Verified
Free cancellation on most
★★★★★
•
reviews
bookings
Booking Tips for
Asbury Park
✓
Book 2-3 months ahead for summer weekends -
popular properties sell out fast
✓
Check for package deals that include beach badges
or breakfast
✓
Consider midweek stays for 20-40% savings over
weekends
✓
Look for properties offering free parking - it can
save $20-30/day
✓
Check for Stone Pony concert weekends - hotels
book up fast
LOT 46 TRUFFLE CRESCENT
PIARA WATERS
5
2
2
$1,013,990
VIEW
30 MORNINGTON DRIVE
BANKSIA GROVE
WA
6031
==
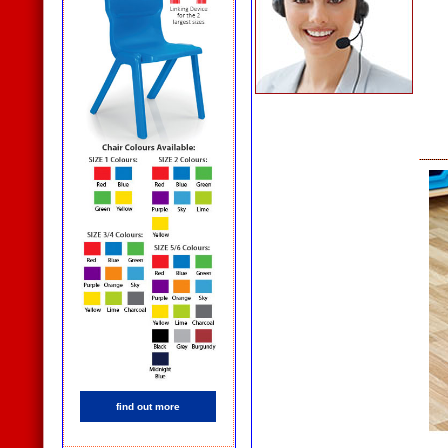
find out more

ABOUT THIS TASK |
When a line in the records holds the string "properties", copy that line.

REPLY TO THE TASK |
popular properties sell out fast
Look for properties offering free parking - it can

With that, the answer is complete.